## [EXCERPTED DATA]
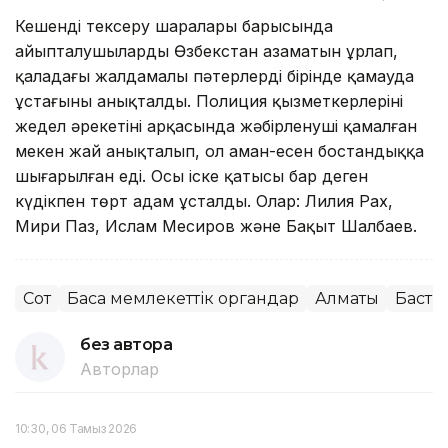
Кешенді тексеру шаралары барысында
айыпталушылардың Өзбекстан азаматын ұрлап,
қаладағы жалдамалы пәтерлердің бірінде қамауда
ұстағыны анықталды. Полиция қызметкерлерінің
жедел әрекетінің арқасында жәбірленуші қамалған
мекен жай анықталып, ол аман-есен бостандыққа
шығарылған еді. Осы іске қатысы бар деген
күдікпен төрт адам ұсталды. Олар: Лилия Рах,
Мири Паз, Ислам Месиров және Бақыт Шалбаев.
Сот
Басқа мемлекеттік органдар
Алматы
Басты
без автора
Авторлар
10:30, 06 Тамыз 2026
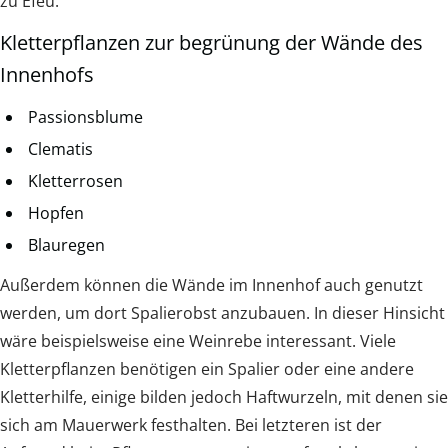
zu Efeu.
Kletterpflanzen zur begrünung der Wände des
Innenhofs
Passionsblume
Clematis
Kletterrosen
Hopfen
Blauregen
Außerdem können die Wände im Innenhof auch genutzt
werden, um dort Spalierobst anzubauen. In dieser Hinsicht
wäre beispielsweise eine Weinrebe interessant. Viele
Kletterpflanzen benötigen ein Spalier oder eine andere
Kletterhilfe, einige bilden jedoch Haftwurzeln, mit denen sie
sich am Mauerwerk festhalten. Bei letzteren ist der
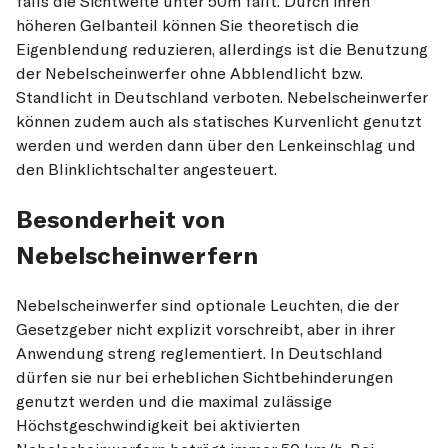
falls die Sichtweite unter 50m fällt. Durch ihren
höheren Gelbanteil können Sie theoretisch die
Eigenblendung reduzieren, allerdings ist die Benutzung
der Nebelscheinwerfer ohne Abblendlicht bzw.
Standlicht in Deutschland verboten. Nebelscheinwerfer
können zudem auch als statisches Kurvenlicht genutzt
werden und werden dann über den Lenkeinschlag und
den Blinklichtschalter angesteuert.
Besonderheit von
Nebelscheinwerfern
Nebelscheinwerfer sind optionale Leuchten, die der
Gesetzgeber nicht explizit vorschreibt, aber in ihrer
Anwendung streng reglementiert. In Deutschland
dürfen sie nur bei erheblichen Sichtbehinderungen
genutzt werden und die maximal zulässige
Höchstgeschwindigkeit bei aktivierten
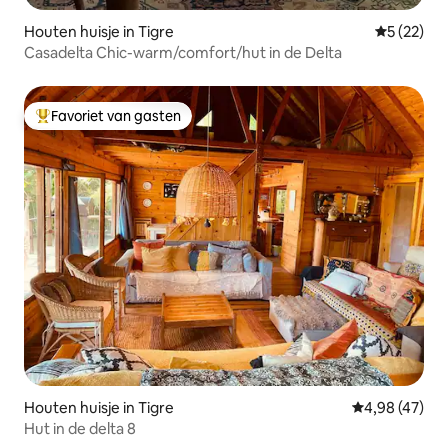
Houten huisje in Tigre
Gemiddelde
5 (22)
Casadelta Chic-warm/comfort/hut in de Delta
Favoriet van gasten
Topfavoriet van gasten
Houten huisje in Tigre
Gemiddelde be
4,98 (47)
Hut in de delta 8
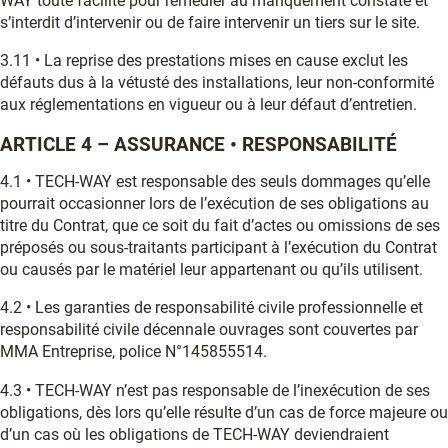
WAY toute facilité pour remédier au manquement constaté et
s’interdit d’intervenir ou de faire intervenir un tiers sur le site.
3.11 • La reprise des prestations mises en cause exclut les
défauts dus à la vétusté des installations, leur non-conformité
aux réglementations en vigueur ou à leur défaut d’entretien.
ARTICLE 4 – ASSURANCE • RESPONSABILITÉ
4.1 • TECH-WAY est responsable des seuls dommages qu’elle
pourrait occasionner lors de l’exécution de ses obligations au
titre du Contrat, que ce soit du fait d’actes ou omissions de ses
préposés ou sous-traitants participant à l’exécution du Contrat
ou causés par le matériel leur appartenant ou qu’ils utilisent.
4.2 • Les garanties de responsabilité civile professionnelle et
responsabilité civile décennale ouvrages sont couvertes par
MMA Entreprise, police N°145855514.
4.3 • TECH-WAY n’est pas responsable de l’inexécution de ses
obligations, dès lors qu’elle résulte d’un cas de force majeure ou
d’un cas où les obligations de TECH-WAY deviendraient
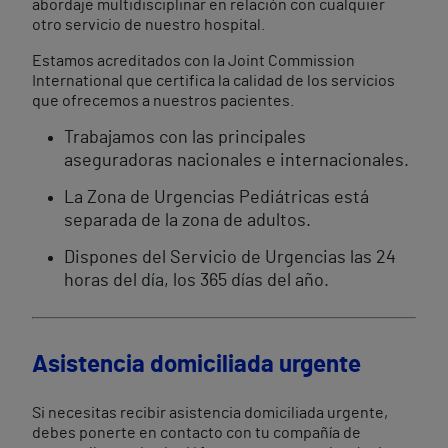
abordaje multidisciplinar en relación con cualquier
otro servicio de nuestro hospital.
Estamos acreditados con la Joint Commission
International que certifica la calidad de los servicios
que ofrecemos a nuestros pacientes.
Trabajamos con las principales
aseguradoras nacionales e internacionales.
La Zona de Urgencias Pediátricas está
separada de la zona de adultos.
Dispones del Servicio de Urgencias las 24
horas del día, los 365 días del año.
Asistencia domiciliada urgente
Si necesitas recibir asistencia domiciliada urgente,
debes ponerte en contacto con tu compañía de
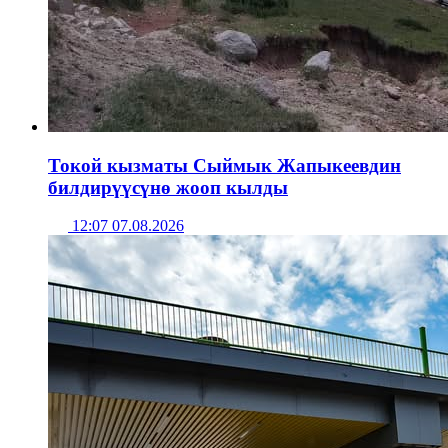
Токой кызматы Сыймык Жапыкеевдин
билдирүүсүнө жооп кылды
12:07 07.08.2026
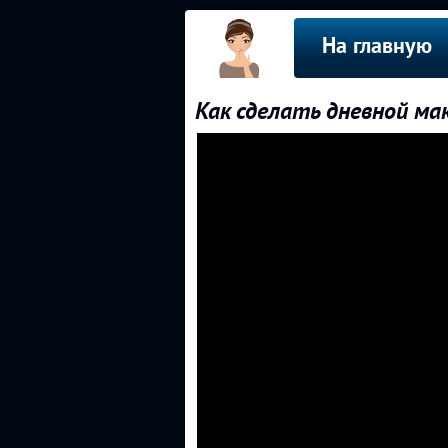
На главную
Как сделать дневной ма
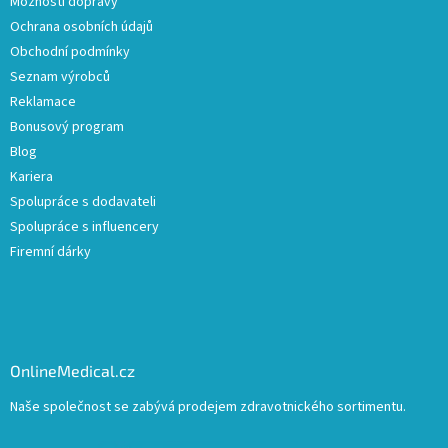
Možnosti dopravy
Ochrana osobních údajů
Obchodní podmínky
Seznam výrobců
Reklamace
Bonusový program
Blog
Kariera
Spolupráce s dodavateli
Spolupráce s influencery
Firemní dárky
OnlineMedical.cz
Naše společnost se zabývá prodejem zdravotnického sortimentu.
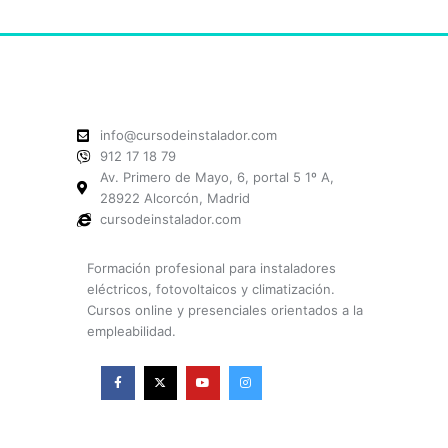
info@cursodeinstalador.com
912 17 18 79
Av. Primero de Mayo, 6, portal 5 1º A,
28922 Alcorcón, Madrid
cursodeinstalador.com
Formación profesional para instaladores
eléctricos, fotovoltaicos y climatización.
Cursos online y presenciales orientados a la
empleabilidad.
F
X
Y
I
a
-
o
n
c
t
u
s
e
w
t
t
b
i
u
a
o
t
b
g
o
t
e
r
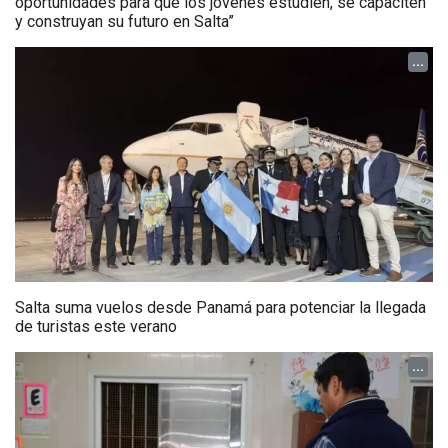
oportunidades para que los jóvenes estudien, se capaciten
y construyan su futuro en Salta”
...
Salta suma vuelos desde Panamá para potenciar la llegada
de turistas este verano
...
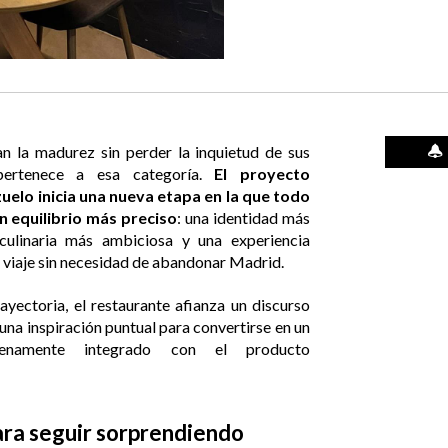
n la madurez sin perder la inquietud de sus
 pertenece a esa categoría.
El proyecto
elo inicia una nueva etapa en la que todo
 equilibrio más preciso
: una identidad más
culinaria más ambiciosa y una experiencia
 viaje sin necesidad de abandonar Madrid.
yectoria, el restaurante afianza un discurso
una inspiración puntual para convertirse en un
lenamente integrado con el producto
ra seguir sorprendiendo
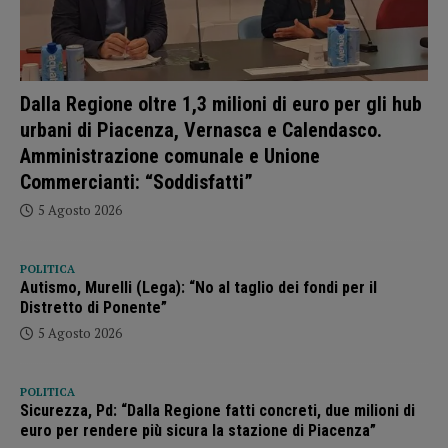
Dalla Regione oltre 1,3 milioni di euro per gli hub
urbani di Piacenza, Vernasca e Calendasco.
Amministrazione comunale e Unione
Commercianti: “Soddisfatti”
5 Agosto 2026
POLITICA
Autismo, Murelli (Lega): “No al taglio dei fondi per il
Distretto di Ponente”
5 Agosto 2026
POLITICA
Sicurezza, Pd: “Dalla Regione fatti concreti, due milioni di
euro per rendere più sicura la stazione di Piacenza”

## [HOW TO COMPLETE THIS TASK]
Keeping the pictures out, output the records from above exactly and completely.

## [OUTPUT BELOW]
Кешенді тексеру шаралары барысында
айыпталушылардың Өзбекстан азаматын ұрлап,
қаладағы жалдамалы пәтерлердің бірінде қамауда
ұстағыны анықталды. Полиция қызметкерлерінің
жедел әрекетінің арқасында жәбірленуші қамалған
мекен жай анықталып, ол аман-есен бостандыққа
шығарылған еді. Осы іске қатысы бар деген
күдікпен төрт адам ұсталды. Олар: Лилия Рах,
Мири Паз, Ислам Месиров және Бақыт Шалбаев.
Сот
Басқа мемлекеттік органдар
Алматы
Басты
без автора
Авторлар
10:30, 06 Тамыз 2026
zu Efeu.
Kletterpflanzen zur begrünung der Wände des
Innenhofs
Passionsblume
Clematis
Kletterrosen
Hopfen
Blauregen
Außerdem können die Wände im Innenhof auch genutzt
werden, um dort Spalierobst anzubauen. In dieser Hinsicht
wäre beispielsweise eine Weinrebe interessant. Viele
Kletterpflanzen benötigen ein Spalier oder eine andere
Kletterhilfe, einige bilden jedoch Haftwurzeln, mit denen sie
sich am Mauerwerk festhalten. Bei letzteren ist der
falls die Sichtweite unter 50m fällt. Durch ihren
höheren Gelbanteil können Sie theoretisch die
Eigenblendung reduzieren, allerdings ist die Benutzung
der Nebelscheinwerfer ohne Abblendlicht bzw.
Standlicht in Deutschland verboten. Nebelscheinwerfer
können zudem auch als statisches Kurvenlicht genutzt
werden und werden dann über den Lenkeinschlag und
den Blinklichtschalter angesteuert.
Besonderheit von
Nebelscheinwerfern
Nebelscheinwerfer sind optionale Leuchten, die der
Gesetzgeber nicht explizit vorschreibt, aber in ihrer
Anwendung streng reglementiert. In Deutschland
dürfen sie nur bei erheblichen Sichtbehinderungen
genutzt werden und die maximal zulässige
Höchstgeschwindigkeit bei aktivierten
Houten huisje in Tigre
Gemiddelde
5 (22)
Casadelta Chic-warm/comfort/hut in de Delta
Favoriet van gasten
Topfavoriet van gasten
Houten huisje in Tigre
Gemiddelde be
4,98 (47)
Hut in de delta 8
WAY toute facilité pour remédier au manquement constaté et
s’interdit d’intervenir ou de faire intervenir un tiers sur le site.
3.11 • La reprise des prestations mises en cause exclut les
défauts dus à la vétusté des installations, leur non-conformité
aux réglementations en vigueur ou à leur défaut d’entretien.
ARTICLE 4 – ASSURANCE • RESPONSABILITÉ
4.1 • TECH-WAY est responsable des seuls dommages qu’elle
pourrait occasionner lors de l’exécution de ses obligations au
titre du Contrat, que ce soit du fait d’actes ou omissions de ses
préposés ou sous-traitants participant à l’exécution du Contrat
ou causés par le matériel leur appartenant ou qu’ils utilisent.
4.2 • Les garanties de responsabilité civile professionnelle et
responsabilité civile décennale ouvrages sont couvertes par
MMA Entreprise, police N°145855514.
4.3 • TECH-WAY n’est pas responsable de l’inexécution de ses
obligations, dès lors qu’elle résulte d’un cas de force majeure ou
d’un cas où les obligations de TECH-WAY deviendraient
abordaje multidisciplinar en relación con cualquier
otro servicio de nuestro hospital.
Estamos acreditados con la Joint Commission
International que certifica la calidad de los servicios
que ofrecemos a nuestros pacientes.
Trabajamos con las principales
aseguradoras nacionales e internacionales.
La Zona de Urgencias Pediátricas está
separada de la zona de adultos.
Dispones del Servicio de Urgencias las 24
horas del día, los 365 días del año.
Asistencia domiciliada urgente
Si necesitas recibir asistencia domiciliada urgente,
debes ponerte en contacto con tu compañía de
Токой кызматы Сыймык Жапыкеевдин
билдирүүсүнө жооп кылды
12:07 07.08.2026
На главную
Как сделать дневной ма
Možnosti dopravy
Ochrana osobních údajů
Obchodní podmínky
Seznam výrobců
Reklamace
Bonusový program
Blog
Kariera
Spolupráce s dodavateli
Spolupráce s influencery
Firemní dárky
OnlineMedical.cz
Naše společnost se zabývá prodejem zdravotnického sortimentu.
info@cursodeinstalador.com
912 17 18 79
Av. Primero de Mayo, 6, portal 5 1º A,
28922 Alcorcón, Madrid
cursodeinstalador.com
Formación profesional para instaladores
eléctricos, fotovoltaicos y climatización.
Cursos online y presenciales orientados a la
empleabilidad.
F
X
Y
I
a
-
o
n
c
t
u
s
e
w
t
t
b
i
u
a
o
t
b
g
o
t
e
r
oportunidades para que los jóvenes estudien, se capaciten
y construyan su futuro en Salta”
...
Salta suma vuelos desde Panamá para potenciar la llegada
de turistas este verano
...
n la madurez sin perder la inquietud de sus
 pertenece a esa categoría.
El proyecto
elo inicia una nueva etapa en la que todo
 equilibrio más preciso
: una identidad más
culinaria más ambiciosa y una experiencia
 viaje sin necesidad de abandonar Madrid.
yectoria, el restaurante afianza un discurso
una inspiración puntual para convertirse en un
lenamente integrado con el producto
ra seguir sorprendiendo
Dalla Regione oltre 1,3 milioni di euro per gli hub
urbani di Piacenza, Vernasca e Calendasco.
Amministrazione comunale e Unione
Commercianti: “Soddisfatti”
5 Agosto 2026
POLITICA
Autismo, Murelli (Lega): “No al taglio dei fondi per il
Distretto di Ponente”
5 Agosto 2026
POLITICA
Sicurezza, Pd: “Dalla Regione fatti concreti, due milioni di
euro per rendere più sicura la stazione di Piacenza”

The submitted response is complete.